Ultimately more capacity requires more storage cells per die, but sticking to a single-layer, planar approach while relying on Moore’s law to solve the area issue was not going to deliver the solution. Instead, flash manufacturers have been moving into the third dimension, developing 3D approaches that generate flash memory which looks similar to a high-rise building, and this in ever-increasing numbers of layers (figure 3).
Next generation flash technology
Manufacturers such as Toshiba have made significant investments in flash technology with their 3D NAND BiCS (Bit Column Stacked) technology being introduced in 2007. Having initially started with a 48-layer approach, further development has grown this to 64 layers with BiCS3 and, most recently, 96 layers with BiCS4. Not only does the 3D approach deliver more capacity, it also results in higher data transfer speeds.
However, this advantage can quickly be lost again once the die is packaged due to the impact of the wire bonding. To resolve this challenge, new approaches had to be developed to improve die-to-package connectivity, resulting in Through Silicon Via (TSV) technology. This shortening in the electrical pathways delivers benefits in data transfer speeds and power savings as well as simplifying die-to-die bonding in stacked-die solutions.
The increase in available speed has also impacted the standardised interfacing technologies for both PCs and laptops, with NVMe slowly replacing SAS/SATA, and UFS growing in popularity over the traditional eMMC standard. A further quantum growth in storage capacity has been made possible with the introduction of quad-level cell storage (QFC), placing four bits in each cell. As a result, single package devices with 2.66TB of storage are now possible based upon the use of 16 stacked die, each of 1.33Tbit capacity. The first SSDs featuring BiCS4 flash include the client NVMe M.2 XG6 series as well as the BG4 series of single BGA packed devices.

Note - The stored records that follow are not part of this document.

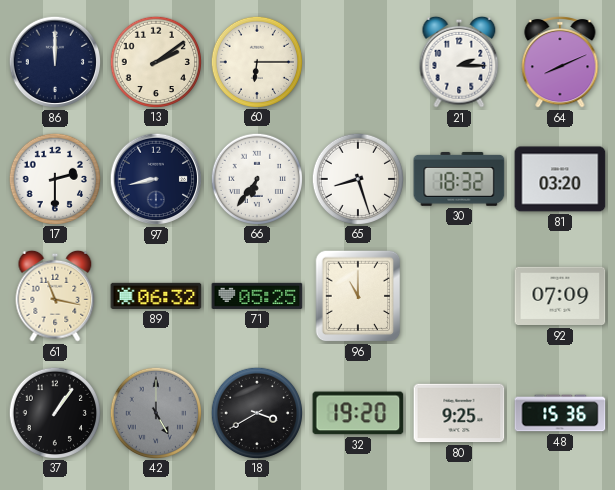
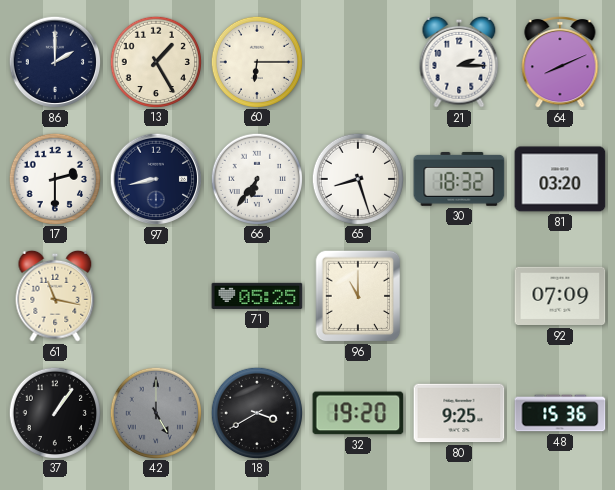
86: 12:00 -> 2:00
13: 2:09 -> 1:25
89: 06:32 -> none
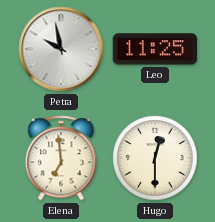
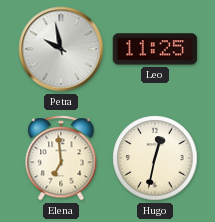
Hugo: 12:30 -> 12:32
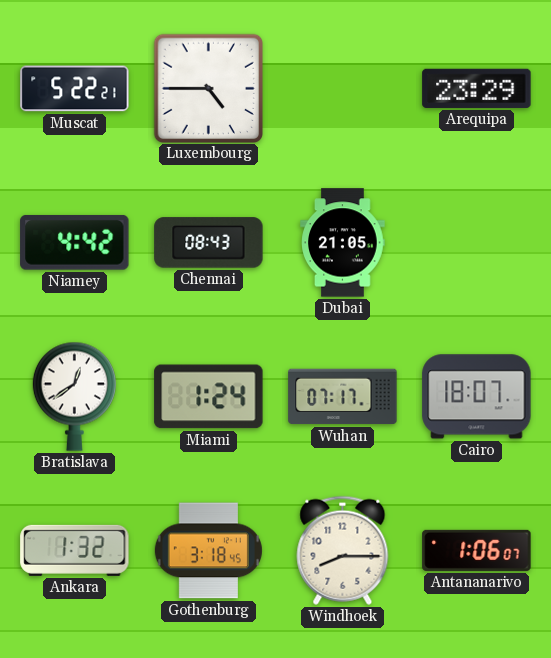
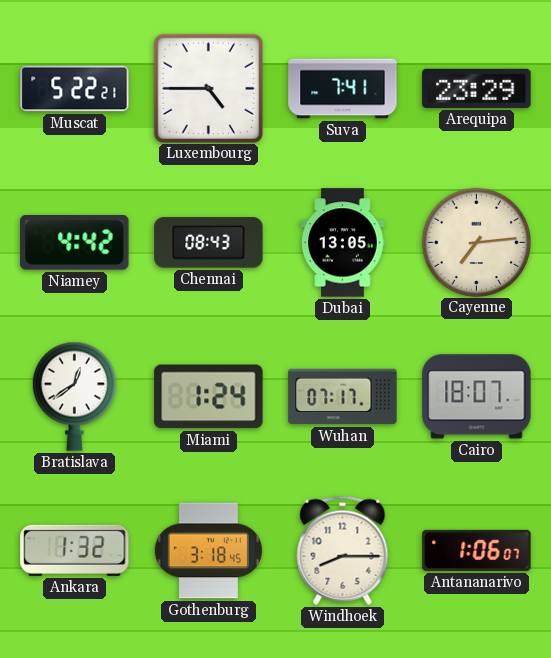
Suva: none -> 7:41
Dubai: 21:05 -> 13:05
Cayenne: none -> 7:14
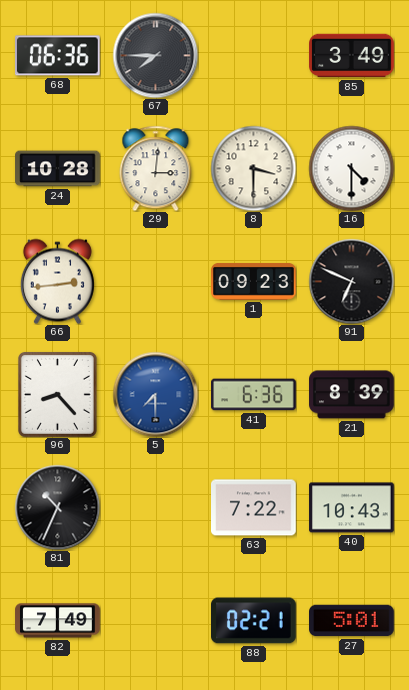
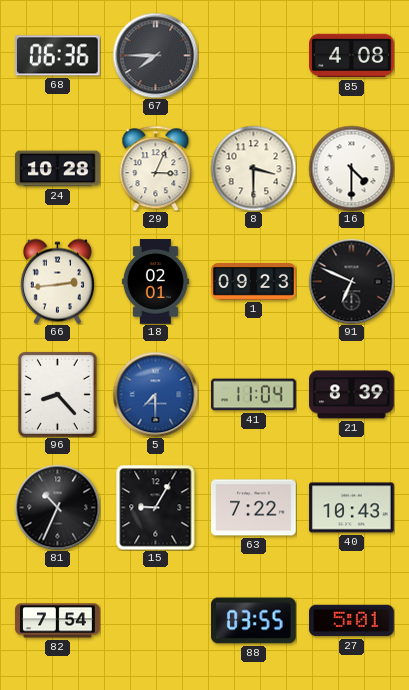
85: 3:49 -> 4:08
29: 3:01 -> 3:04
18: none -> 02:01
41: 6:36 -> 11:04
15: none -> 9:05
82: 7:49 -> 7:54
88: 02:21 -> 03:55
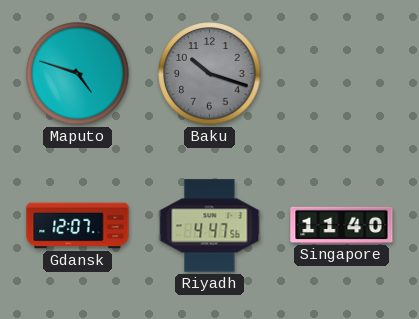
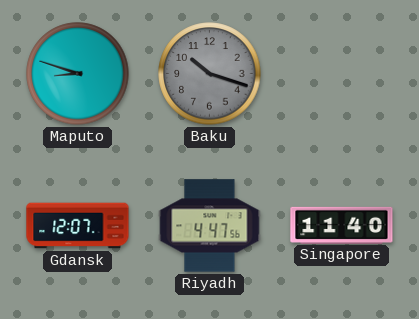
Maputo: 4:48 -> 8:48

Aggregating flash storage in data centres
Although SSDs can deliver significant performance improvements over alternative storage media, they are still coupled with a significant capital expenditure. With this in mind, Toshiba has been developing a software solution that enables data centres the ability to maximise usage of this high-value resource with minimal overhead.
Traditionally, the direct attached storage (DAS) binds the selected storage to server hardware. This typically results in servers whose CPUs are underutilised, or whose storage is not used to full capacity.

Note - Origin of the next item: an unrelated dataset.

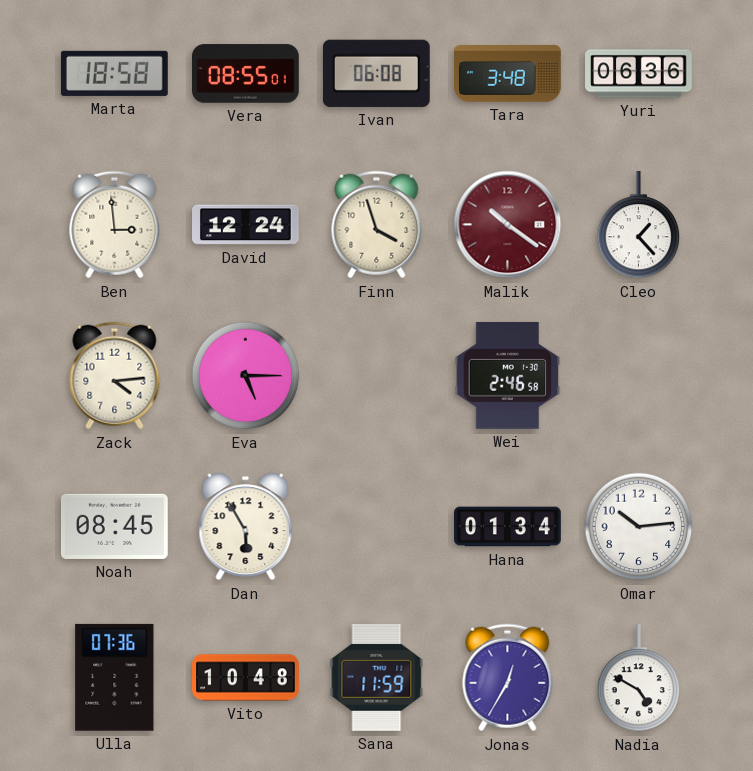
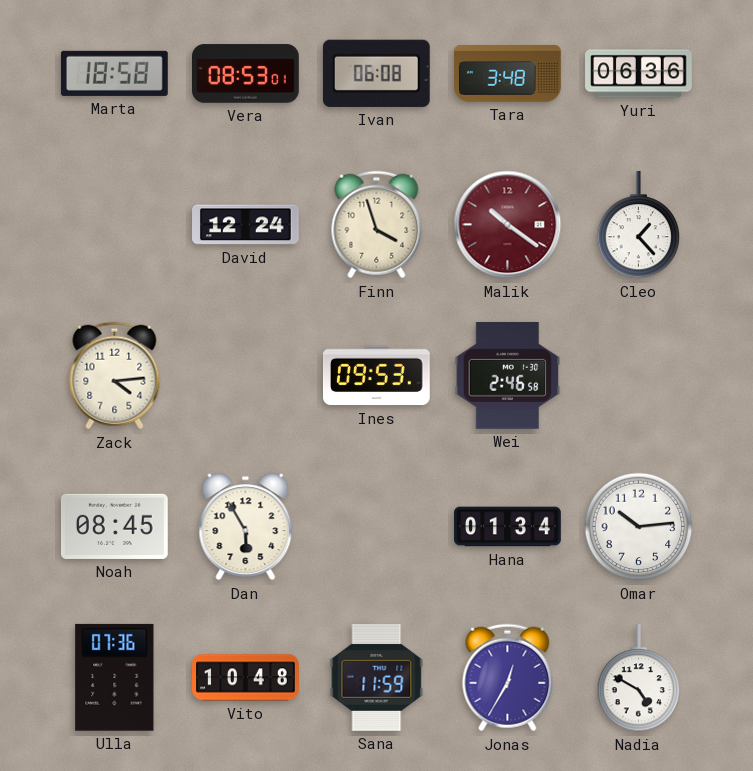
Vera: 08:55 -> 08:53
Ben: 2:59 -> none
Eva: 5:15 -> none
Ines: none -> 09:53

With the widespread use of high-speed, low-latency networking technology, it is possible to disaggregate storage and CPU. This enables the creation of a pool of SSD-based high-speed storage that is available for use by a collection of high-performance processing hardware. The approach, known as NVMe over Fabrics (NVMe-oF) is delivered by the software KumoScale (figure 4). The result is an optimal allocation of storage capacity and performance at each node, with the shared NVMe resource delivering DAS-like performance.
It is incredible to see how flash technology has impacted our lives in little more than a generation. From massive computing platforms, to humble, light-weight and compact sensors, flash memory has provided, and continues to provide, durable, low-power, high-speed storage that is suited to a mass of applications.
Furthermore, with the continued investment and research being undertaken by suppliers such as Toshiba, consumers will continue to see the benefits that result from advances in flash memory technology in their smartphones and computers, as well as indirectly through cloud services and machine learning technologies.